## [WHAT THE TASK ASKS]
Look through the material below and copy exactly the lines from the line with "dt gepresenteerd in" to the line with "em história na Co", those two lines included.

## [GIVEN ENTRIES]
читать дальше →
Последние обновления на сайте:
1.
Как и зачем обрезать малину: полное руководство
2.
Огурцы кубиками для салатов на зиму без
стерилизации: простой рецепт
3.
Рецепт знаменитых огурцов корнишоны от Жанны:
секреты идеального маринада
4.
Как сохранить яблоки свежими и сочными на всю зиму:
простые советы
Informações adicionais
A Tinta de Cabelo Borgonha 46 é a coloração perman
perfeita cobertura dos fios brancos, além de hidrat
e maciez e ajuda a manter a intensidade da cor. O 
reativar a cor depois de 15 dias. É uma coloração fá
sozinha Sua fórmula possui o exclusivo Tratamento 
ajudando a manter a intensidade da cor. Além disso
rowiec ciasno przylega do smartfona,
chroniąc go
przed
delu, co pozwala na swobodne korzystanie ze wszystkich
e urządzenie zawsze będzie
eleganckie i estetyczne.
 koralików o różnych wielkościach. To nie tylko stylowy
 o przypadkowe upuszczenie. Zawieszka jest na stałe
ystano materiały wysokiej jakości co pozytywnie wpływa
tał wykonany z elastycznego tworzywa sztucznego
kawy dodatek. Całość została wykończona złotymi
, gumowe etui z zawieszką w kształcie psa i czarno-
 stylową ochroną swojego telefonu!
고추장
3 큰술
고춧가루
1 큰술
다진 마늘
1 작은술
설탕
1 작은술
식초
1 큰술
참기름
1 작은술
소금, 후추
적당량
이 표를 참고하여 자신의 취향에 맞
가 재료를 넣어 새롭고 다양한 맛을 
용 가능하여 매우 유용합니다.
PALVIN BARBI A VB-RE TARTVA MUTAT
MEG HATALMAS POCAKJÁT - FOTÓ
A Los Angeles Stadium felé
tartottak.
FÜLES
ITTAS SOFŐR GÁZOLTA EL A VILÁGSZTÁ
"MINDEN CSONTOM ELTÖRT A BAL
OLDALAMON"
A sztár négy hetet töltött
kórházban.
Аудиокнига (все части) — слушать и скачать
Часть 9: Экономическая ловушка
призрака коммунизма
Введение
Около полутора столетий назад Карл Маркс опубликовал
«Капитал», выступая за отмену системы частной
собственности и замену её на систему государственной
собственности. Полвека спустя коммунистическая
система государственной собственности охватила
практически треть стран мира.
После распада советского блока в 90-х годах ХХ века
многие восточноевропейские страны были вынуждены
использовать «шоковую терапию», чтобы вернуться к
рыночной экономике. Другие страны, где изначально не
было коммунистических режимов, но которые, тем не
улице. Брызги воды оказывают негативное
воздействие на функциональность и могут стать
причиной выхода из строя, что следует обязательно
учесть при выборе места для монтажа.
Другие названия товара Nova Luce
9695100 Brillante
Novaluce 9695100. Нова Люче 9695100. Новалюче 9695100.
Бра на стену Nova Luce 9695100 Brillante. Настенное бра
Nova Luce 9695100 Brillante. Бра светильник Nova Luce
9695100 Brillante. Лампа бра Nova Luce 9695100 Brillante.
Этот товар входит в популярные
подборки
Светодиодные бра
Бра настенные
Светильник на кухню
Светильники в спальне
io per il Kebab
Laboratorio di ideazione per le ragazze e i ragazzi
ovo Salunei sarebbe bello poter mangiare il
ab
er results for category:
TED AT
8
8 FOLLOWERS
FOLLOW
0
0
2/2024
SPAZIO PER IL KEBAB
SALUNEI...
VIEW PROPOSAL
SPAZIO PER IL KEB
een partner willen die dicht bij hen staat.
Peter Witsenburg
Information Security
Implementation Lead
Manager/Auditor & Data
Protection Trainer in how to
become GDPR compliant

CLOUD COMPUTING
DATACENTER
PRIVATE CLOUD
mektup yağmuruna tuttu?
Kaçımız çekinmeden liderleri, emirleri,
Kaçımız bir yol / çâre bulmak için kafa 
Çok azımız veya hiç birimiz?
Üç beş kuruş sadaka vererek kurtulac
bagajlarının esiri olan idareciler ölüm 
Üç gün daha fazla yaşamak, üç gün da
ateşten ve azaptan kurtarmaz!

...

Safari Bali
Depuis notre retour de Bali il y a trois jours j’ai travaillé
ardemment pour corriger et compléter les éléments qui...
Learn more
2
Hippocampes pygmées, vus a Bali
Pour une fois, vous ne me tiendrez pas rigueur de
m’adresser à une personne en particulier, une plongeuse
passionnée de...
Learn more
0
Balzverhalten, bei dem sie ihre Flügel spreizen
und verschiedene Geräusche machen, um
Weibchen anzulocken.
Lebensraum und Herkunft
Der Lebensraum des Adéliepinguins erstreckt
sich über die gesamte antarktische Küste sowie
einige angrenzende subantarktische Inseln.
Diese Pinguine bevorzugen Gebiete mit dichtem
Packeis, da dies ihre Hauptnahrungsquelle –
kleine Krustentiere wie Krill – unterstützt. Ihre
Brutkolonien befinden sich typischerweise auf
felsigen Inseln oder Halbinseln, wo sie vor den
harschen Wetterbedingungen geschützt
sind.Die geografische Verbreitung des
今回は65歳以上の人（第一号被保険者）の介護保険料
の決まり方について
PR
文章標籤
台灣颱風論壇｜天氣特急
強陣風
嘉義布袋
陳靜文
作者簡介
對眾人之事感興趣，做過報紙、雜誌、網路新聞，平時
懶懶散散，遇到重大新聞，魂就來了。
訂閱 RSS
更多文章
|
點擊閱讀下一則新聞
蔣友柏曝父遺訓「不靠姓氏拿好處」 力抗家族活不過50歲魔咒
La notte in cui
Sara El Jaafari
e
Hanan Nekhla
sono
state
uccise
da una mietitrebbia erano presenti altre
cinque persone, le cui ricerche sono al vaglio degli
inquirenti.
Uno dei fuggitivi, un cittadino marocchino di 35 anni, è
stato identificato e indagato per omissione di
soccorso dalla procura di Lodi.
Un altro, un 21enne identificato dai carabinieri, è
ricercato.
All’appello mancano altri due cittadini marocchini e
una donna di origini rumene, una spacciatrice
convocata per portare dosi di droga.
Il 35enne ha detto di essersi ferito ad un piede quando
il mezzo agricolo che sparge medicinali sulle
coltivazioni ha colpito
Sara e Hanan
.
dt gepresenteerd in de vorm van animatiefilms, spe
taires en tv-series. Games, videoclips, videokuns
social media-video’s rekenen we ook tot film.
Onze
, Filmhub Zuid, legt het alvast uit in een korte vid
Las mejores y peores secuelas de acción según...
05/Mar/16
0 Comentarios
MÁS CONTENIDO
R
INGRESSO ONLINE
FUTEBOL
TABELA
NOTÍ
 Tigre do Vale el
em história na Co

## [RESPONSE BOX]
dt gepresenteerd in de vorm van animatiefilms, spe
taires en tv-series. Games, videoclips, videokuns
social media-video’s rekenen we ook tot film.
Onze
, Filmhub Zuid, legt het alvast uit in een korte vid
Las mejores y peores secuelas de acción según...
05/Mar/16
0 Comentarios
MÁS CONTENIDO
R
INGRESSO ONLINE
FUTEBOL
TABELA
NOTÍ
 Tigre do Vale el
em história na Co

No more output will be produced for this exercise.